More significantly, it’s the 26th consecutive quarter that airlines have posted an after-tax profit and the 34th consecutive quarter of pre-tax profit, meaning they’ve been making money since at least 2013.
Those profits are mostly due to the golden combination of cheap fuel and a strong economy, according to aviation expert Seth Kaplan. “They have the right conditions on both fronts,” Kaplan said. “It’s just a pretty good time to be a U.S. airline.”
Though the new numbers show that airlines pulled in slightly less this quarter than the previous quarter, that’s likely just due to seasonal changes—airlines have still earned significantly higher profits so far in 2019 than last year: $11.7 billion for the first nine months of 2019, compared to $8.8 billion in 2018.

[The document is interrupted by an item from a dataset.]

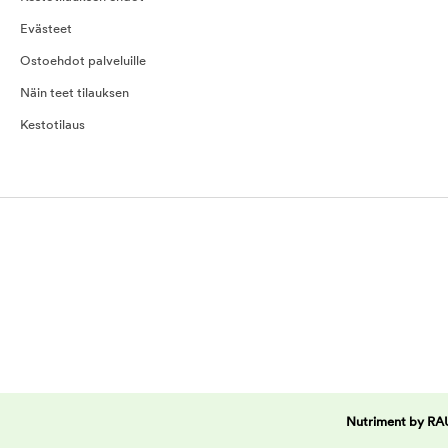
Evästeet
Ostoehdot palveluille
Näin teet tilauksen
Kestotilaus
Nutriment by RAUH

Airlines for America, a national trade association and lobbying group, agreed with Kaplan’s interpretation. “A strong domestic economy and 10% lower fuel expenses helped U.S. airlines overcome weakness in international markets to boost earnings in the September quarter compared to the year-ago period,” said John Heimlich, the company’s vp and chief economist.
While airlines haven’t exactly been scandal-free over the past few years, the net effect of negative press hasn’t had any measurable effect on profit, said Kaplan. Grounded Boeing planes might mean fewer seats in the sky for some airlines, but that can both drive up prices and offer unaffected airlines the opportunity to pick up new customers and increase capacity.